▶ **Task directions**
Every line below that includes "logo" counts toward the total. Report that total alone.

▶ **Dataset entries**

BEGIN

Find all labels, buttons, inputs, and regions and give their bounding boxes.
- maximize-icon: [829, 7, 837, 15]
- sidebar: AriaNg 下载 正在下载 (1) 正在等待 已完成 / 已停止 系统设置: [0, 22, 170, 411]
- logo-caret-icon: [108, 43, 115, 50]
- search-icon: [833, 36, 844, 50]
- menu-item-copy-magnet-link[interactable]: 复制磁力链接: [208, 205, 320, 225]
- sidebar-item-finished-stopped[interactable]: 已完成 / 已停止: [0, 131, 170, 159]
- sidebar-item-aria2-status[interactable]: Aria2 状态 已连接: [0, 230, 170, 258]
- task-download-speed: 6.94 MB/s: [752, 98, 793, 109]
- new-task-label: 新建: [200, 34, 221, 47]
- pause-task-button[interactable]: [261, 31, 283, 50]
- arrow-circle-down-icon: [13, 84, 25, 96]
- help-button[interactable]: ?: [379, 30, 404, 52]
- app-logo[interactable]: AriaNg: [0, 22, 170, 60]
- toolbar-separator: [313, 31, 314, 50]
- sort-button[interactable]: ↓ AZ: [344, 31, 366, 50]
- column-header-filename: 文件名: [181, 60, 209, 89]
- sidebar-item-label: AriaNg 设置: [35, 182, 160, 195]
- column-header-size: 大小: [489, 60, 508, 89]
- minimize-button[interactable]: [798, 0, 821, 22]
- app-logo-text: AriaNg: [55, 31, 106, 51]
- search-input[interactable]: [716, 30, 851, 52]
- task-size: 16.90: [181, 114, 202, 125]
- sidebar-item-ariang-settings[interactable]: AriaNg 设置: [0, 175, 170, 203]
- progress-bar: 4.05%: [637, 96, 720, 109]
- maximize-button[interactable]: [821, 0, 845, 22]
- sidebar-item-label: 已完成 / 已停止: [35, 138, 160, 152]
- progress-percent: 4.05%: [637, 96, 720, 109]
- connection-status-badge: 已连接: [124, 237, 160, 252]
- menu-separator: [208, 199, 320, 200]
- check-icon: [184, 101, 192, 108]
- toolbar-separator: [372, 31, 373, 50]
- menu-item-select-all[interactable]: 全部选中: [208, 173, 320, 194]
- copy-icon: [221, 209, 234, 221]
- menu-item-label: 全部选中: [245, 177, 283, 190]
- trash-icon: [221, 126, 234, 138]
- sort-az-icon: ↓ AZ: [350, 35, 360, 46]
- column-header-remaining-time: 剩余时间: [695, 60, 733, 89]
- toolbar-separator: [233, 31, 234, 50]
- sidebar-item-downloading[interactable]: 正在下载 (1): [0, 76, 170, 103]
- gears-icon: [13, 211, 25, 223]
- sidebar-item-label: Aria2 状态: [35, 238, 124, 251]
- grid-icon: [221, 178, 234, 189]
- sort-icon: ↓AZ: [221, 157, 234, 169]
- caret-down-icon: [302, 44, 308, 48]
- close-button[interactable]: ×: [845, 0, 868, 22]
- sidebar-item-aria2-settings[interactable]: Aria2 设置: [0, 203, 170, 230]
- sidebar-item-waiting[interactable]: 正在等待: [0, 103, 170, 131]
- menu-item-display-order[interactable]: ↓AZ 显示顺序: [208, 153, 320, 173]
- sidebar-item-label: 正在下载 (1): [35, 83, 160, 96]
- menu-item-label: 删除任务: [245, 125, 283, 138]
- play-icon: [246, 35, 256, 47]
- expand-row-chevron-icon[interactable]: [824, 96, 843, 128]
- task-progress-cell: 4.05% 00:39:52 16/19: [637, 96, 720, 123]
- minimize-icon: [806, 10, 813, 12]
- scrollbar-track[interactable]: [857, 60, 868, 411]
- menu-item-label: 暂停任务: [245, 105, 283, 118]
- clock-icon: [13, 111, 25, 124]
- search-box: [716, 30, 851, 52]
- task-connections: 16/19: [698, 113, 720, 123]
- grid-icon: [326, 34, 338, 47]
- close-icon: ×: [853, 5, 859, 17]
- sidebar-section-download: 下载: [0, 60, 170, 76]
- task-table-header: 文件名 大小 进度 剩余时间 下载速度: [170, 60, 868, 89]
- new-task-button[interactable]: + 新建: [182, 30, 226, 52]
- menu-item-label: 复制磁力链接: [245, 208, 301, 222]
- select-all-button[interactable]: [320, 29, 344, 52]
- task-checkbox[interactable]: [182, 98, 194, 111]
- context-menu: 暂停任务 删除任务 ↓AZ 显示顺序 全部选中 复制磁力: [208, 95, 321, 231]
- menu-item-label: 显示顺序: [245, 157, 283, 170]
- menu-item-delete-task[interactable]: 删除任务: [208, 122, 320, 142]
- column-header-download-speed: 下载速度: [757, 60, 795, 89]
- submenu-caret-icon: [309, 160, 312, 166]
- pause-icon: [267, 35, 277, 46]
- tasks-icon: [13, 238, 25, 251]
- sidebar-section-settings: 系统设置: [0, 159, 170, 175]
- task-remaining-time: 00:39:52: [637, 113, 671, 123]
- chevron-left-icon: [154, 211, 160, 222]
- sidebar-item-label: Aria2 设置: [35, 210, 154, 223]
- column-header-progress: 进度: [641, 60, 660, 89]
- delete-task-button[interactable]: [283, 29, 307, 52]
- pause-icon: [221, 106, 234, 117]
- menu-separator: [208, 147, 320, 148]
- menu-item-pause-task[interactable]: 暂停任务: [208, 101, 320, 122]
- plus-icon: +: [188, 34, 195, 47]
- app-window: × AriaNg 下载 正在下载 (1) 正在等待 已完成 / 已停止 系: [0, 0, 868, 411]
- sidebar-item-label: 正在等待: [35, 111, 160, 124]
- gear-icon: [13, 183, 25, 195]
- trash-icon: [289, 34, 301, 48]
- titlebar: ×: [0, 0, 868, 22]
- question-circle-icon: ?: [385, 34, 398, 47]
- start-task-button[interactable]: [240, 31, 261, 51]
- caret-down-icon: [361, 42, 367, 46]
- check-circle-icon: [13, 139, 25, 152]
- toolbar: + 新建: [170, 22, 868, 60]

END

▶ **Exercise solution**
3